No campo das artes e da comunicação, a Coordenadoria de Desenvolvimento Cultural elabora políticas de desenvolvimento cultural na área de extensão e promove e difunde projetos dentro e fora da Universidade. A Radio e TV Unicamp oferece uma programação sobre as atividades acadêmicas de ensino e pesquisa, e de prestação de serviços à comunidade. Na Casa do Lago, fomenta-se um diálogo artístico e cultural com comunidade acadêmica e diversos segmentos da sociedade, visando a construção de instrumentos pedagógicos e educativos fundamentais para a formação dos estudantes. Aquele espaço é reservado ao debate sobre produções nas suas variadas formas de linguagem, com salas de cinema, multiuso e de exposições, além de café e revistaria.
Quadro de exclusão
O pró-reitor Mohamed Habib afirma que o acentuado quadro de exclusão social e de enfraquecimento das políticas públicas, vem motivando professores, alunos e funcionários da Unicamp, sensíveis a essas questões, a se interessarem cada vez mais por trabalhar na extensão universitária, ou extensão comunitária terminologia preferida no Fórum Nacional de Pró-Reitores. “A exclusão aumenta justamente a partir do fim das ditaduras militares no mundo e contra as quais os acadêmicos tanto lutaram. Creio que cometemos o equívoco de acreditar que a queda desses regimes, em especial no Brasil, era o bastante, sem apresentarmos um projeto alternativo para a sociedade”, admite.

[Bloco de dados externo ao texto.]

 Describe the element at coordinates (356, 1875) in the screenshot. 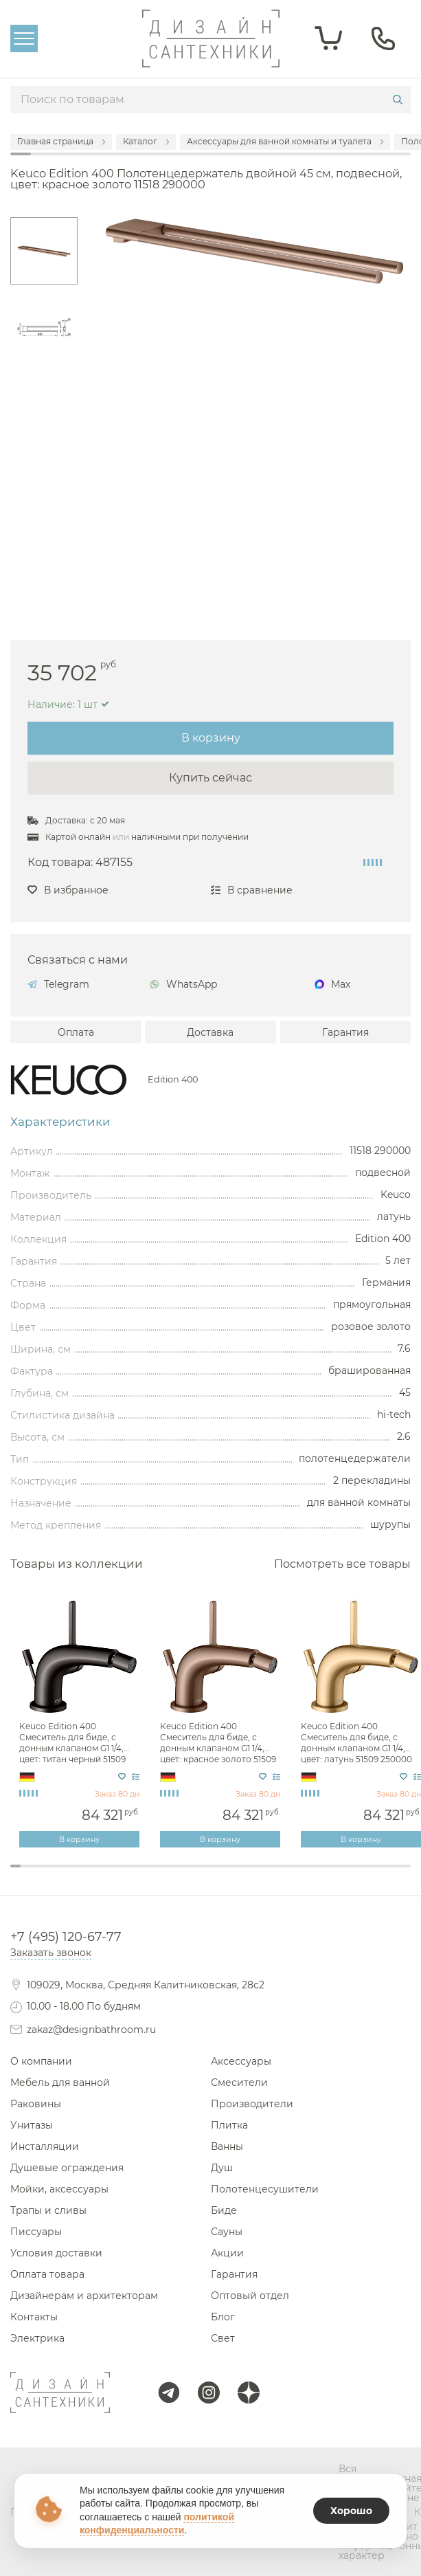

Nas duas últimas décadas, lembra Habib, passou-se a seguir um modelo econômico único, sem a consideração das particularidades regionais do mapa mundi, com as privatizações e a abertura de mercado, diminuindo-se a presença do Estado nas políticas públicas. “Os programas sociais como os de educação, habitação, emprego e saneamento foram praticamente abandonados. Ficaria feliz se as atividades de extensão comunitária pela universidade não fossem mais necessárias, mas o quadro de exclusão no mundo contemporâneo tende a se acentuar”, lamenta. O pró-reitor ressalva, contudo, que a extensão universitária não é uma estrada de mão única, que apenas leva o conhecimento da academia para a sociedade. “Na verdade, ocorre uma troca, pois também aprendemos com a população. Nós não criamos ou inventamos da natureza e das interações que nela ocorrem; apenas identificamos e descrevemos. Por isso, o conhecimento popular e as informações presentes nas comuniddes nativas são fundamentais na construção da ciência e da tecnologia, e nunca devem ser ignorados”.